Mercredi 12 Aout 2026

Les Forces de soutien rapide (FSR) ont pris mardi le contrôle de larges secteurs de la ville de Qaisan (Kaisan), dans l'État du Nil Bleu, tandis que des sources locales et militaires affirment que l'armée soudanaise conserve le contrôle de sa base militaire située à l'intérieur de la ville. Les affrontements se poursuivent, avec une utilisation intensive de drones et de l'artillerie lourde par les deux camps.

Les FSR, appuyées par des combattants du Mouvement populaire de libération du Soudan-Nord (SPLM-N), dirigé par Abdelaziz al-Hilu, ont lancé tôt mardi matin une attaque de grande ampleur contre Qaisan, faisant notamment usage de drones et d'artillerie lourde.

Des sources militaires citées par Sudan Tribune ont indiqué que les FSR avaient progressé dans plusieurs quartiers de la ville, tandis que les combats se concentraient autour du quartier général de la 13e brigade d'infanterie, qui resterait sous le contrôle de l'armée soudanaise.

Des plateformes favorables aux FSR ont diffusé des vidéos montrant leurs combattants à l'intérieur de plusieurs secteurs de Qaisan, notamment dans le grand marché. Selon des sources locales, celui-ci aurait été victime de pillages et de destructions importantes.

De leur côté, les Forces armées soudanaises (FAS) ont intensifié leurs frappes de drones contre les positions des FSR dans la ville, les contraignant, selon certaines sources, à se retirer de plusieurs positions qu'elles avaient auparavant occupées.

Le gouvernement de l'État du Nil Bleu avait auparavant confirmé que Qaisan était attaquée par les FSR et les forces du SPLM-N dirigées par leur allié Abdelaziz al-Hilu. Il avait indiqué que l'armée et les forces qui lui sont alliées menaient des combats sur plusieurs axes.

Dans le même temps, les forces de « Tasis », alliées aux FSR, ont affirmé que l'armée avait repris le contrôle de Qaisan et qu'elle avait subi de lourdes pertes humaines et matérielles. Ces affirmations contradictoires n'ont pas encore pu être vérifiées indépendamment, tandis que l'armée soudanaise n'avait pas encore officiellement commenté l'évolution des combats au moment de ces informations.

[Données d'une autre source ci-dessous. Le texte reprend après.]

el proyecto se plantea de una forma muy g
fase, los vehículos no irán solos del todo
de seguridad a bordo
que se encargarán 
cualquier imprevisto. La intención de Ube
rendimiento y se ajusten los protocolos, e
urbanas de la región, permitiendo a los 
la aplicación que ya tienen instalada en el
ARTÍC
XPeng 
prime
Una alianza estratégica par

Des plateformes proches du gouvernement de l'État du Nil Bleu ont par ailleurs accusé les FSR d'avoir recours à des combattants étrangers, notamment originaires du Soudan du Sud et d'Éthiopie, dans leur offensive contre Qaisan. Cette accusation n'a pas été vérifiée de manière indépendante.


Qaisan revêt une importance stratégique en raison de sa position dans le sud-est du Nil Bleu, à proximité de la frontière éthiopienne. La reprise des combats a également provoqué de nouveaux déplacements de population. Selon l'Organisation internationale pour les migrations (OIM), environ 2 500 personnes auraient été déplacées à la suite des dernières violences.

L'enjeu dépasse donc le contrôle de la ville elle-même : la bataille de Qaisan s'inscrit dans l'élargissement du front du Nil Bleu et pourrait avoir des conséquences sur les axes reliant le Nil Bleu aux zones frontalières de l'Éthiopie.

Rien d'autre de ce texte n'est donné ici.